The Cornish rotten and pocket boroughs were one of the most striking anomalies of the Unreformed House of Commons in the Parliament of the United Kingdom before the Reform Act of 1832. Immediately before the Act Cornwall had twenty boroughs, each electing two members of parliament, as well as its two knights of the shire, a total of 42 members, far in excess of the number to which its wealth, population or other importance would seem to entitle it. Until 1821 there was yet another borough which sent two men to parliament, giving Cornwall only one fewer member in the House of Commons than the whole of Scotland.
Most of these were rotten boroughs, a term meaning communities which had decreased in size and importance since the Middle Ages and were too small to justify separate representation. The rest were pocket boroughs, in which a "patron" owned enough of the tenements which carried a vote that he was able to choose both members. The patrons nominees were usually returned unopposed, as anyone standing against them was sure to lose.
Cornwall's representation was nothing out of the ordinary before the Tudor period.

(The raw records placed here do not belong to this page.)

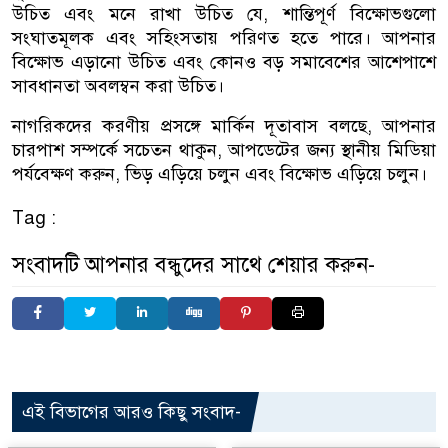
উচিত এবং মনে রাখা উচিত যে, শান্তিপূর্ণ বিক্ষোভগুলো
সংঘাতমূলক এবং সহিংসতায় পরিণত হতে পারে। আপনার
বিক্ষোভ এড়ানো উচিত এবং কোনও বড় সমাবেশের আশেপাশে
সাবধানতা অবলম্বন করা উচিত।
নাগরিকদের করণীয় প্রসঙ্গে মার্কিন দূতাবাস বলছে, আপনার
চারপাশ সম্পর্কে সচেতন থাকুন, আপডেটের জন্য স্থানীয় মিডিয়া
পর্যবেক্ষণ করুন, ভিড় এড়িয়ে চলুন এবং বিক্ষোভ এড়িয়ে চলুন।
Tag :
সংবাদটি আপনার বন্ধুদের সাথে শেয়ার করুন-
এই বিভাগের আরও কিছু সংবাদ-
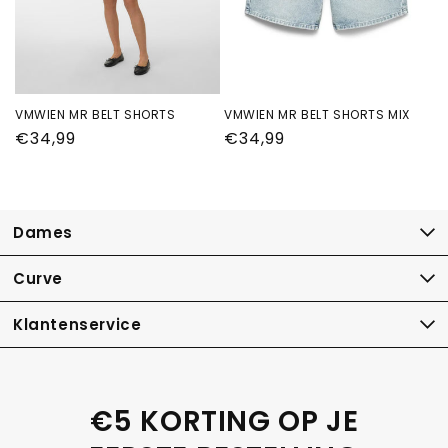
VMWIEN MR BELT SHORTS
VMWIEN MR BELT SHORTS MIX
Normale
€34,99
Normale
€34,99
prijs
prijs
Dames
Curve
Klantenservice
€5 KORTING OP JE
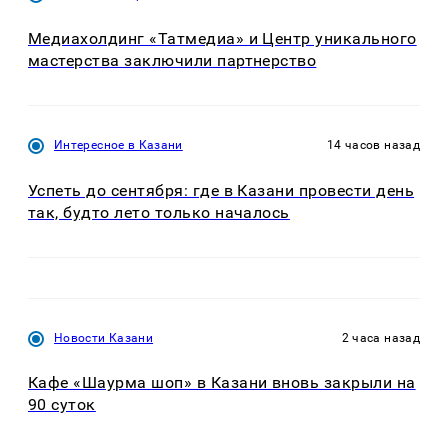
Медиахолдинг «Татмедиа» и Центр уникального
мастерства заключили партнерство
Интересное в Казани
14 часов назад
Успеть до сентября: где в Казани провести день
так, будто лето только началось
Новости Казани
2 часа назад
Кафе «Шаурма шоп» в Казани вновь закрыли на
90 суток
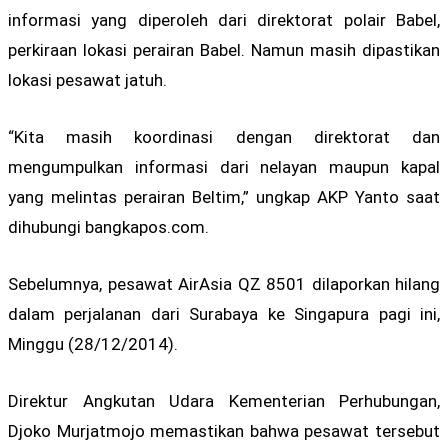
informasi yang diperoleh dari direktorat polair Babel,
perkiraan lokasi perairan Babel. Namun masih dipastikan
lokasi pesawat jatuh.
“Kita masih koordinasi dengan direktorat dan
mengumpulkan informasi dari nelayan maupun kapal
yang melintas perairan Beltim,” ungkap AKP Yanto saat
dihubungi bangkapos.com.
Sebelumnya, pesawat AirAsia QZ 8501 dilaporkan hilang
dalam perjalanan dari Surabaya ke Singapura pagi ini,
Minggu (28/12/2014).
Direktur Angkutan Udara Kementerian Perhubungan,
Djoko Murjatmojo memastikan bahwa pesawat tersebut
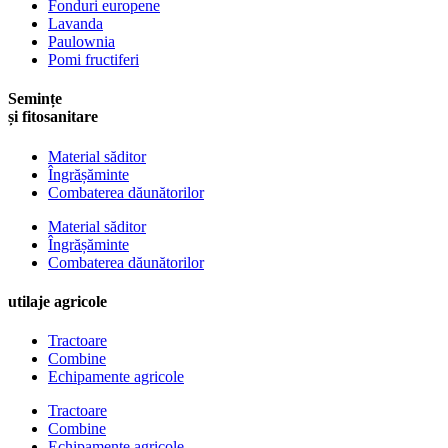
Fonduri europene
Lavanda
Paulownia
Pomi fructiferi
Semințe
și fitosanitare
Material săditor
Îngrășăminte
Combaterea dăunătorilor
Material săditor
Îngrășăminte
Combaterea dăunătorilor
utilaje agricole
Tractoare
Combine
Echipamente agricole
Tractoare
Combine
Echipamente agricole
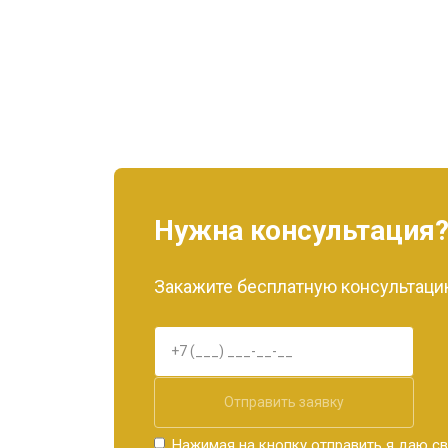
Нужна консультация
Закажите бесплатную консультацию
Отправить заявку
Нажимая на кнопку отправить я даю св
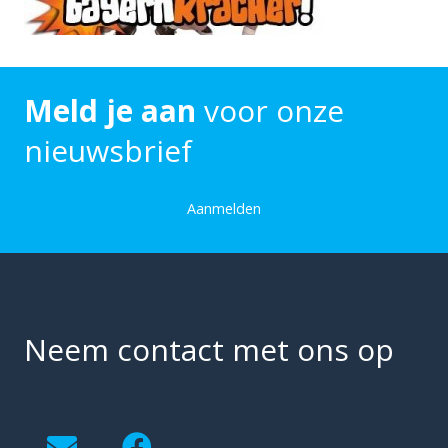
Meld je aan
voor onze
nieuwsbrief
Aanmelden
Neem contact met ons op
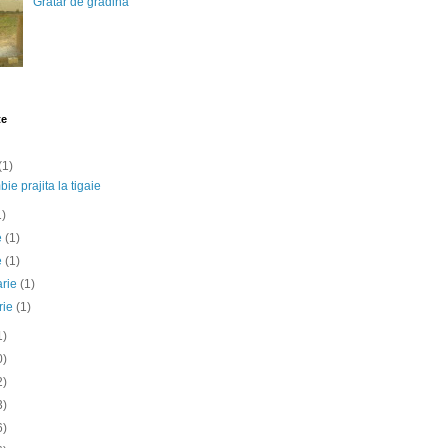
Gratar de gradina
te
(1)
ie prajita la tigaie
1)
ie
(1)
e
(1)
arie
(1)
rie
(1)
1)
0)
2)
3)
6)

Of the six boroughs continuously represented in the House of Commons of England since medieval times, five (Bodmin, Helston, Launceston, Liskeard and Truro) could be considered the county's chief towns and survived the Reform Act, while the sixth (Lostwithiel) was probably once substantial enough even though it had dwindled by 1832. But the 15 boroughs added between 1553 and 1584 were almost all insubstantial places from the start, hand-made rotten boroughs.